1  University of Bremen, Department of Computer Science, Bibliothekktr. 5, 28359 Bremen, Germany


 A major goal of transhumanism is the transformation of human beings into posthuman ones by exploiting present and future technologies (cf., e.g., Bostrom 2005). Nanotechnology is considered as a promising candidate in this respect. Its objects of interest are molecular structures with their surface properties and their specific design as sensors and actuators in various environments including the human blood circulation, lung, brain, etc.

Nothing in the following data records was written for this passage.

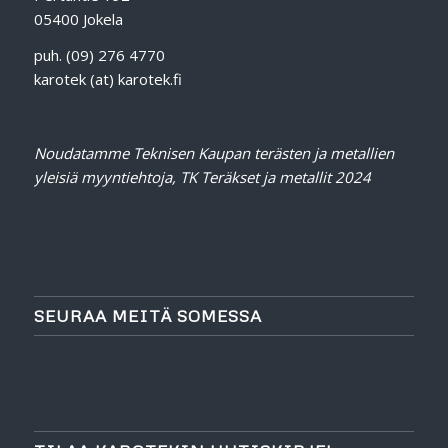
05400 Jokela
puh. (09) 276 4770
karotek (at) karotek.fi
Noudatamme Teknisen Kaupan terästen ja metallien
yleisiä myyntiehtoja, TK Teräkset ja metallit 2024
SEURAA MEITÄ SOMESSA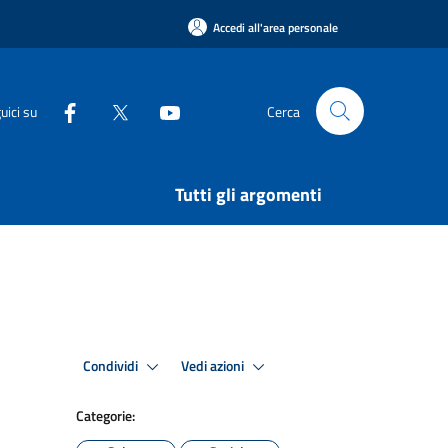
Accedi all'area personale
uici su
Cerca
Tutti gli argomenti
Condividi
Vedi azioni
Categorie: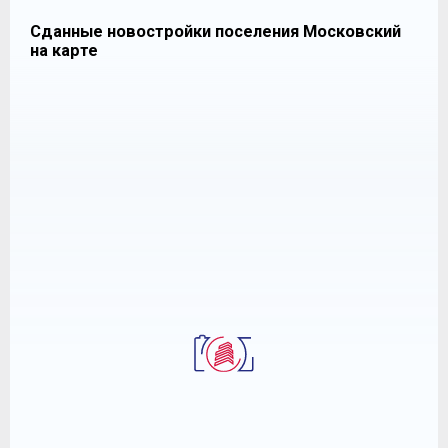
Сданные новостройки поселения Московский
на карте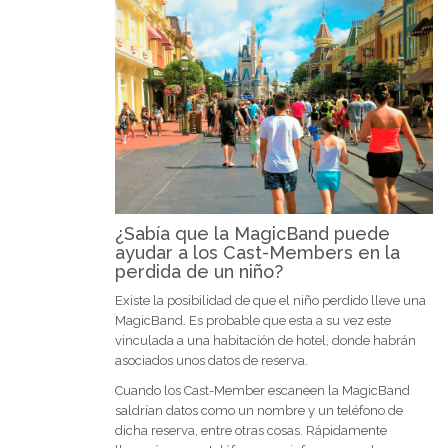
¿Sabía que la MagicBand puede
ayudar a los Cast-Members en la
perdida de un niño?
Existe la posibilidad de que el niño perdido lleve una
MagicBand. Es probable que esta a su vez este
vinculada a una habitación de hotel, donde habrán
asociados unos datos de reserva.
Cuando los Cast-Member escaneen la MagicBand
saldrían datos como un nombre y un teléfono de
dicha reserva, entre otras cosas. Rápidamente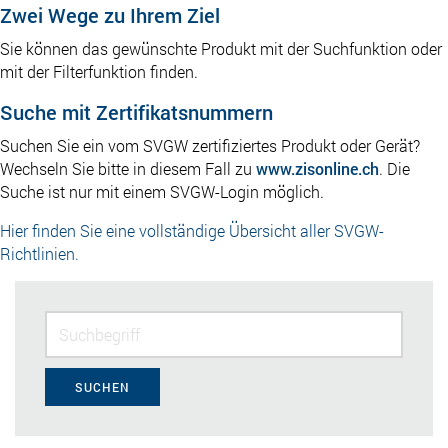
Zwei Wege zu Ihrem Ziel
Sie können das gewünschte Produkt mit der Suchfunktion oder
mit der Filterfunktion finden.
Suche mit Zertifikatsnummern
Suchen Sie ein vom SVGW zertifiziertes Produkt oder Gerät?
Wechseln Sie bitte in diesem Fall zu
www.zisonline.ch
. Die
Suche ist nur mit einem SVGW-Login möglich.
Hier finden Sie eine vollständige Übersicht aller SVGW-
Richtlinien.
SUCHEN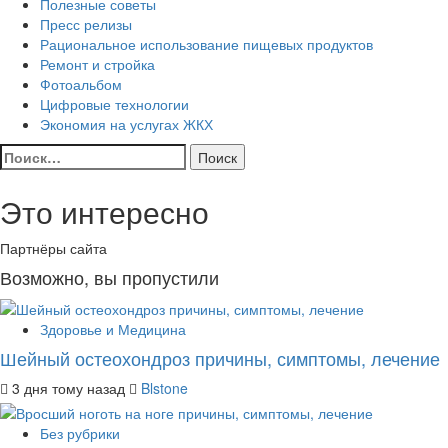
Полезные советы
Пресс релизы
Рациональное использование пищевых продуктов
Ремонт и стройка
Фотоальбом
Цифровые технологии
Экономия на услугах ЖКХ
Найти:
Это интересно
Партнёры сайта
Возможно, вы пропустили
Здоровье и Медицина
Шейный остеохондроз причины, симптомы, лечение
3 дня тому назад
Blstone
Без рубрики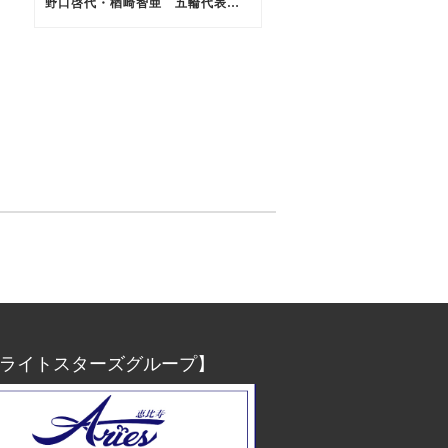
野口啓代・楢崎智亜 五輪代表内定
ライトスターズグループ】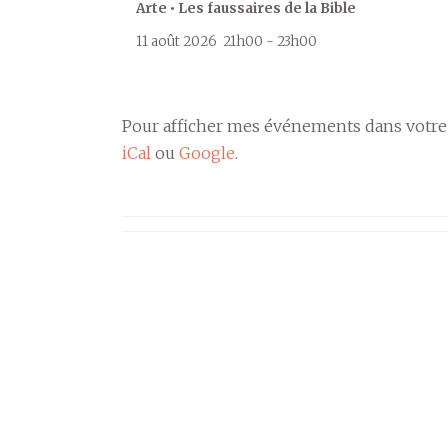
Arte • Les faussaires de la Bible
11 août 2026
21h00
-
23h00
Pour afficher mes événements dans votre
iCal
ou
Google
.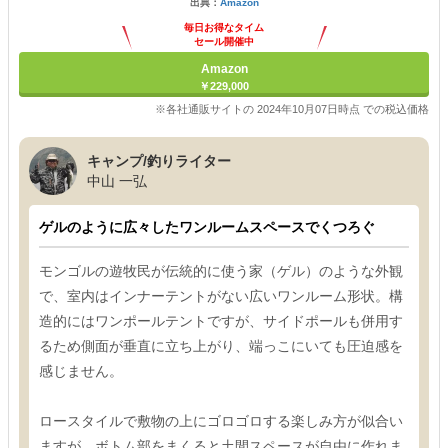
出典：
Amazon
毎日お得なタイム
セール開催中
Amazon
￥229,000
※各社通販サイトの 2024年10月07日時点 での税込価格
キャンプ/釣りライター
中山 一弘
ゲルのように広々したワンルームスペースでくつろぐ
モンゴルの遊牧民が伝統的に使う家（ゲル）のような外観
で、室内はインナーテントがない広いワンルーム形状。構
造的にはワンポールテントですが、サイドポールも併用す
るため側面が垂直に立ち上がり、端っこにいても圧迫感を
感じません。
ロースタイルで敷物の上にゴロゴロする楽しみ方が似合い
ますが、ボトム部をまくると土間スペースが自由に作れま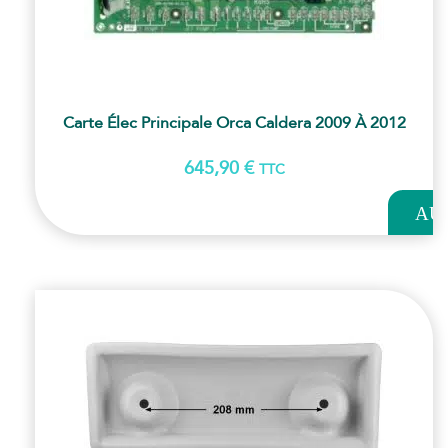
Carte Élec Principale Orca Caldera 2009 À 2012
645,90
€
TTC
AJOUT
AU
PANI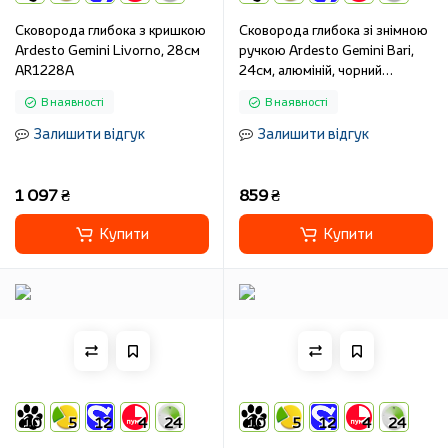
Сковорода глибока з кришкою
Сковорода глибока зі знімною
Ardesto Gemini Livorno, 28см
ручкою Ardesto Gemini Bari,
AR1228A
24см, алюміній, чорний
AR1224B
В наявності
В наявності
Залишити відгук
Залишити відгук
1 097 ₴
859 ₴
Купити
Купити
10
5
12
4
24
10
5
12
4
24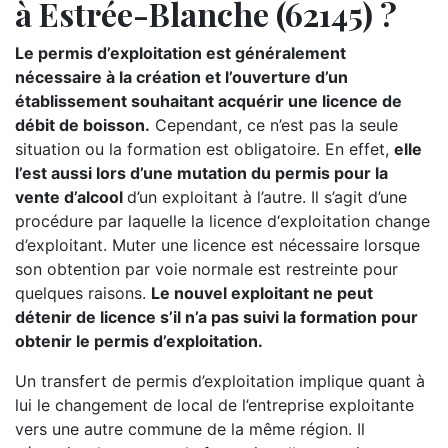
à Estrée-Blanche (62145) ?
Le permis d’exploitation est généralement
nécessaire à la création et l’ouverture d’un
établissement souhaitant acquérir une licence de
débit de boisson.
Cependant, ce n’est pas la seule
situation ou la formation est obligatoire. En effet,
elle
l’est aussi lors d’une mutation du permis pour la
vente d’alcool
d’un exploitant à l’autre. Il s’agit d’une
procédure par laquelle la licence d‘exploitation change
d’exploitant. Muter une licence est nécessaire lorsque
son obtention par voie normale est restreinte pour
quelques raisons.
Le nouvel exploitant ne peut
détenir de licence s’il n’a pas suivi la formation pour
obtenir le permis d’exploitation.
Un transfert de permis d’exploitation implique quant à
lui le changement de local de l’entreprise exploitante
vers une autre commune de la même région. Il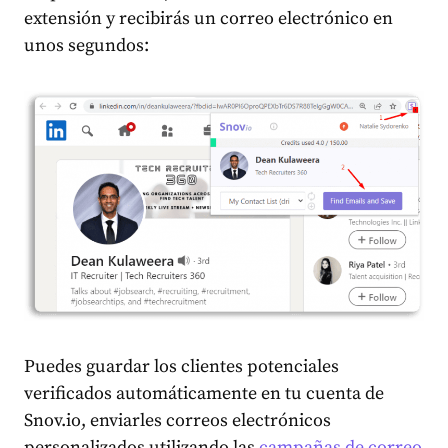
extensión y recibirás un correo electrónico en
unos segundos:
Puedes guardar los clientes potenciales
verificados automáticamente en tu cuenta de
Snov.io, enviarles correos electrónicos
personalizados utilizando las
campañas de correo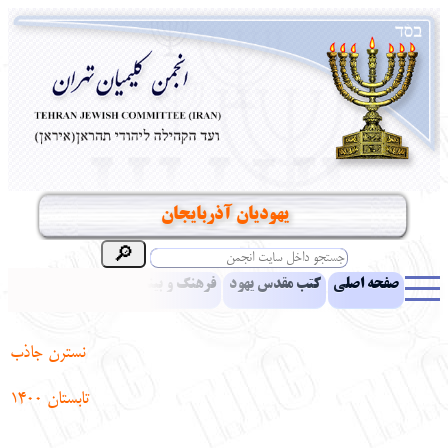
یهودیان آذربایجان
صفحه اصلی
کتب مقدس یهود
فرهنگ و بینش یهود
اخبار
مقالات
ادبیات
آموزش زبان عبری
معرفی کتاب
بناهای تاریخی
نسترن جاذب
نشریه افق بینا
نرم‌افزار تحقیق
یهودیان جهان
آرشیو
آلبوم عکس
تابستان 1400
نهاد های انجمن
تماس باما
پرسش و پاسخ
انتقادات و پیشنهادات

In the mythologies all over the world one encounters the idea of super-natural strength, invulnerability, eternal youth, invisibility, invincibility, and immortality. Some proponents of transhumanism dream of a future in which all this will come true. And there are leading experts in nanotechnology who formulate quite similar aims and objectives of their area: the obligatory victory over Alzheimer disease and Parkinson disease, cleansing of wounds, blood, lung, brain enhancement, soldiers who fight without fear, managers who need no sleep to be able to work 24 hours a day 7 days a week for their company, magic hoods, and much more (cf, e.g., Roco and Bainbridge 2003).

In the presentation, I will discuss the relation between transhumanism and nanotechnology and compile some reasons why old myths will not come true.


Nick Bostrom: A History of Transhumanist Thought. Journal of Evolution and Technology ‐ Vol. 14 Issue 1 ‐ April 2005

 Mihail C. Roco and William Sims Bainbridge (Eds.): Converging Technologies for Improving Human Performance – Nanotechnology, Biotechnology, Information Technology and Cognitive Science, NSF/DOC-sponsored report, Kluwer Academic Publishers (currently Springer), Dordrecht, The Netherlands, 2003.